[INFORMATION SHOWN Boundary: Start]

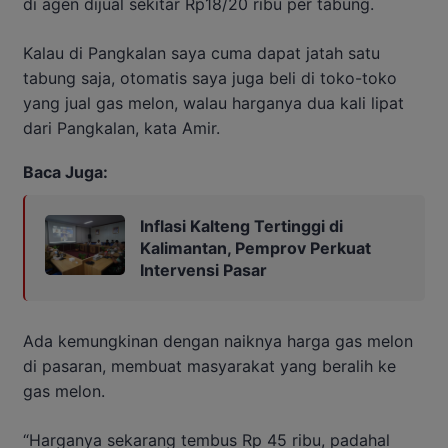
di agen dijual sekitar Rp18/20 ribu per tabung.
Kalau di Pangkalan saya cuma dapat jatah satu
tabung saja, otomatis saya juga beli di toko-toko
yang jual gas melon, walau harganya dua kali lipat
dari Pangkalan, kata Amir.
Baca Juga:
Inflasi Kalteng Tertinggi di
Kalimantan, Pemprov Perkuat
Intervensi Pasar
Ada kemungkinan dengan naiknya harga gas melon
di pasaran, membuat masyarakat yang beralih ke
gas melon.
“Harganya sekarang tembus Rp 45 ribu, padahal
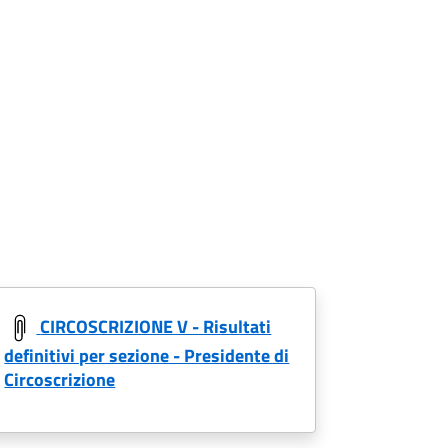
CIRCOSCRIZIONE V - Risultati
definitivi per sezione - Presidente di
Circoscrizione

[INFORMATION SHOWN Boundary: End]

[WHAT YOU NEED TO DO]: Only the text of the records belongs in the answer, printed exactly and without pictures.

[SOLUTION TO THIS EXERCISE]:
di agen dijual sekitar Rp18/20 ribu per tabung.
Kalau di Pangkalan saya cuma dapat jatah satu
tabung saja, otomatis saya juga beli di toko-toko
yang jual gas melon, walau harganya dua kali lipat
dari Pangkalan, kata Amir.
Baca Juga:
Inflasi Kalteng Tertinggi di
Kalimantan, Pemprov Perkuat
Intervensi Pasar
Ada kemungkinan dengan naiknya harga gas melon
di pasaran, membuat masyarakat yang beralih ke
gas melon.
“Harganya sekarang tembus Rp 45 ribu, padahal
CIRCOSCRIZIONE V - Risultati
definitivi per sezione - Presidente di
Circoscrizione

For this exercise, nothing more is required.